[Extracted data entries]
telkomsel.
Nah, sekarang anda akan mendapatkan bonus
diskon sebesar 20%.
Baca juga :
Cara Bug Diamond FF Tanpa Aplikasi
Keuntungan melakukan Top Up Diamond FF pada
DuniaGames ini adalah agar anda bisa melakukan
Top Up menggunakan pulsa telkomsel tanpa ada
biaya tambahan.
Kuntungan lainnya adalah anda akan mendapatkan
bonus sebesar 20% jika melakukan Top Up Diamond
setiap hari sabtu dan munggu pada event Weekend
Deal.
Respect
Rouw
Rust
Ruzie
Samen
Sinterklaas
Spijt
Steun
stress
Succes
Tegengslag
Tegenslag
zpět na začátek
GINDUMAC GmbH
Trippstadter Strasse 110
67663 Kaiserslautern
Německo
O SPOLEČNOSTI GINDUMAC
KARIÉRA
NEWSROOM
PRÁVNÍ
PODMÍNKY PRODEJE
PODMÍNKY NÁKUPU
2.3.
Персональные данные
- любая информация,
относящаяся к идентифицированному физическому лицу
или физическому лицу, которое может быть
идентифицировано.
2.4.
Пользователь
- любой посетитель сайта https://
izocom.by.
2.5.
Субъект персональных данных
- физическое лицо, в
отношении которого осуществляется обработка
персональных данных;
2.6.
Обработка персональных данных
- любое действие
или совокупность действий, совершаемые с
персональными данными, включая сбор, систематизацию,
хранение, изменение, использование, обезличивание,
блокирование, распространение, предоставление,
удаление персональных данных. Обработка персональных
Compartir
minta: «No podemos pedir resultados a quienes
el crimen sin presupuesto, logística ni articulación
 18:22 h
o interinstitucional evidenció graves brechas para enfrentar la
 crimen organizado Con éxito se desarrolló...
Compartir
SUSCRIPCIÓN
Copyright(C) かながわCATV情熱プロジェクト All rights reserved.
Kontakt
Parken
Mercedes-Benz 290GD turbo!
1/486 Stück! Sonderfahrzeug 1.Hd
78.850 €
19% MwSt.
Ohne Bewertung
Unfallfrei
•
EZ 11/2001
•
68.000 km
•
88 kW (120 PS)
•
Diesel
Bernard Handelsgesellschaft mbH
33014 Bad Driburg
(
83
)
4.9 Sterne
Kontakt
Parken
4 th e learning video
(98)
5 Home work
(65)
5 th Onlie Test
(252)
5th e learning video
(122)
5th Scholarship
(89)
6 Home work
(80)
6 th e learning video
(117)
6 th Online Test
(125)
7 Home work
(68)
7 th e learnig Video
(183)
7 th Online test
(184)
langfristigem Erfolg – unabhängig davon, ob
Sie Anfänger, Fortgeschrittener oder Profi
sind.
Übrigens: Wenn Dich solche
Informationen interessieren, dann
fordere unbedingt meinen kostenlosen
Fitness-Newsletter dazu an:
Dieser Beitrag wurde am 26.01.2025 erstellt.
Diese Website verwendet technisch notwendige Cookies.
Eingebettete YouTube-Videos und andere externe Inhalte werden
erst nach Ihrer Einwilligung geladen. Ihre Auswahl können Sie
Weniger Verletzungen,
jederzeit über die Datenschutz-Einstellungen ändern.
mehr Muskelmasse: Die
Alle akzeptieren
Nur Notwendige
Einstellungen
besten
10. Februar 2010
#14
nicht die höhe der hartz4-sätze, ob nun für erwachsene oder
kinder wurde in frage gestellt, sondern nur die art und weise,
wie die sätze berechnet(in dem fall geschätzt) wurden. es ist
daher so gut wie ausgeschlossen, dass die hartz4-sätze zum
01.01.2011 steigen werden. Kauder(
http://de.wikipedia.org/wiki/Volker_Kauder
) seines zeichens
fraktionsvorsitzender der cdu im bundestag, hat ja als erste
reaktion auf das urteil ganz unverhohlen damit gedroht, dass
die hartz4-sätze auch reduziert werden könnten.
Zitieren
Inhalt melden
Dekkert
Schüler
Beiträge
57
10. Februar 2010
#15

# [Assignment]
The entries above are to be output exactly as they appear.

# [Answer to the problem]
telkomsel.
Nah, sekarang anda akan mendapatkan bonus
diskon sebesar 20%.
Baca juga :
Cara Bug Diamond FF Tanpa Aplikasi
Keuntungan melakukan Top Up Diamond FF pada
DuniaGames ini adalah agar anda bisa melakukan
Top Up menggunakan pulsa telkomsel tanpa ada
biaya tambahan.
Kuntungan lainnya adalah anda akan mendapatkan
bonus sebesar 20% jika melakukan Top Up Diamond
setiap hari sabtu dan munggu pada event Weekend
Deal.
Respect
Rouw
Rust
Ruzie
Samen
Sinterklaas
Spijt
Steun
stress
Succes
Tegengslag
Tegenslag
zpět na začátek
GINDUMAC GmbH
Trippstadter Strasse 110
67663 Kaiserslautern
Německo
O SPOLEČNOSTI GINDUMAC
KARIÉRA
NEWSROOM
PRÁVNÍ
PODMÍNKY PRODEJE
PODMÍNKY NÁKUPU
2.3.
Персональные данные
- любая информация,
относящаяся к идентифицированному физическому лицу
или физическому лицу, которое может быть
идентифицировано.
2.4.
Пользователь
- любой посетитель сайта https://
izocom.by.
2.5.
Субъект персональных данных
- физическое лицо, в
отношении которого осуществляется обработка
персональных данных;
2.6.
Обработка персональных данных
- любое действие
или совокупность действий, совершаемые с
персональными данными, включая сбор, систематизацию,
хранение, изменение, использование, обезличивание,
блокирование, распространение, предоставление,
удаление персональных данных. Обработка персональных
Compartir
minta: «No podemos pedir resultados a quienes
el crimen sin presupuesto, logística ni articulación
 18:22 h
o interinstitucional evidenció graves brechas para enfrentar la
 crimen organizado Con éxito se desarrolló...
Compartir
SUSCRIPCIÓN
Copyright(C) かながわCATV情熱プロジェクト All rights reserved.
Kontakt
Parken
Mercedes-Benz 290GD turbo!
1/486 Stück! Sonderfahrzeug 1.Hd
78.850 €
19% MwSt.
Ohne Bewertung
Unfallfrei
•
EZ 11/2001
•
68.000 km
•
88 kW (120 PS)
•
Diesel
Bernard Handelsgesellschaft mbH
33014 Bad Driburg
(
83
)
4.9 Sterne
Kontakt
Parken
4 th e learning video
(98)
5 Home work
(65)
5 th Onlie Test
(252)
5th e learning video
(122)
5th Scholarship
(89)
6 Home work
(80)
6 th e learning video
(117)
6 th Online Test
(125)
7 Home work
(68)
7 th e learnig Video
(183)
7 th Online test
(184)
langfristigem Erfolg – unabhängig davon, ob
Sie Anfänger, Fortgeschrittener oder Profi
sind.
Übrigens: Wenn Dich solche
Informationen interessieren, dann
fordere unbedingt meinen kostenlosen
Fitness-Newsletter dazu an:
Dieser Beitrag wurde am 26.01.2025 erstellt.
Diese Website verwendet technisch notwendige Cookies.
Eingebettete YouTube-Videos und andere externe Inhalte werden
erst nach Ihrer Einwilligung geladen. Ihre Auswahl können Sie
Weniger Verletzungen,
jederzeit über die Datenschutz-Einstellungen ändern.
mehr Muskelmasse: Die
Alle akzeptieren
Nur Notwendige
Einstellungen
besten
10. Februar 2010
#14
nicht die höhe der hartz4-sätze, ob nun für erwachsene oder
kinder wurde in frage gestellt, sondern nur die art und weise,
wie die sätze berechnet(in dem fall geschätzt) wurden. es ist
daher so gut wie ausgeschlossen, dass die hartz4-sätze zum
01.01.2011 steigen werden. Kauder(
http://de.wikipedia.org/wiki/Volker_Kauder
) seines zeichens
fraktionsvorsitzender der cdu im bundestag, hat ja als erste
reaktion auf das urteil ganz unverhohlen damit gedroht, dass
die hartz4-sätze auch reduziert werden könnten.
Zitieren
Inhalt melden
Dekkert
Schüler
Beiträge
57
10. Februar 2010
#15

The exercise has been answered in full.